Which lines in the records below hold the word "Wales"? Copy each of them.

DATA LISTING:
*** Block opens ***

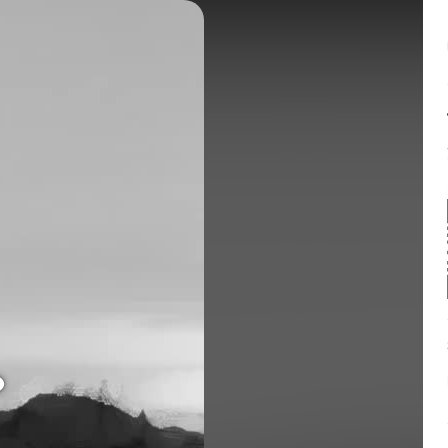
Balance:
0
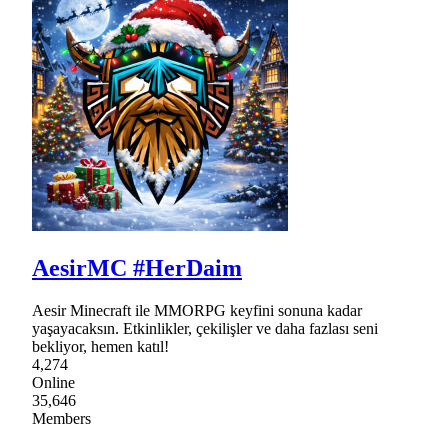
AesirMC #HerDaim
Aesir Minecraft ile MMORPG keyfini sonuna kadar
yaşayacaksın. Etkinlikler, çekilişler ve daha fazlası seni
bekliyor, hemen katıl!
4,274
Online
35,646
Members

*** Block closes ***
*** Block opens ***

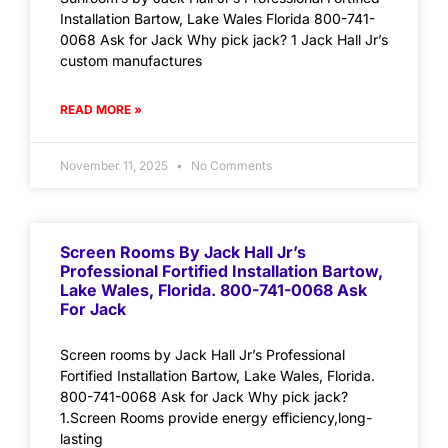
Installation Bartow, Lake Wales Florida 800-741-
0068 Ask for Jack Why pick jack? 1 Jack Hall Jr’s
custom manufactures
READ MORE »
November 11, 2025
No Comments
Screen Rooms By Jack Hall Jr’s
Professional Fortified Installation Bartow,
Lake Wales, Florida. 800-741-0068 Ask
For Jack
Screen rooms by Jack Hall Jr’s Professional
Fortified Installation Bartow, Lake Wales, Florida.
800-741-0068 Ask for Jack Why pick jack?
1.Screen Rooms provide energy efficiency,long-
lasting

*** Block closes ***
*** Block opens ***

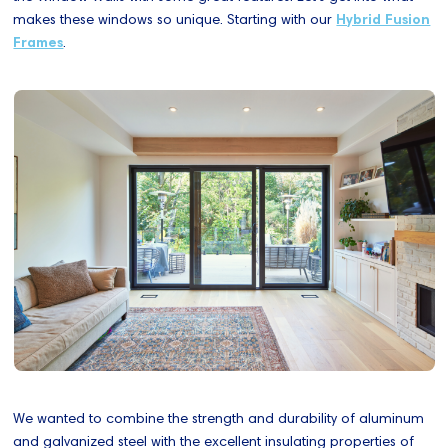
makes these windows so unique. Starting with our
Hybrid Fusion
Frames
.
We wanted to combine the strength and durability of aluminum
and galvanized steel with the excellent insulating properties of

*** Block closes ***

YOUR RESPONSE:
Installation Bartow, Lake Wales Florida 800-741-
Lake Wales, Florida. 800-741-0068 Ask
Fortified Installation Bartow, Lake Wales, Florida.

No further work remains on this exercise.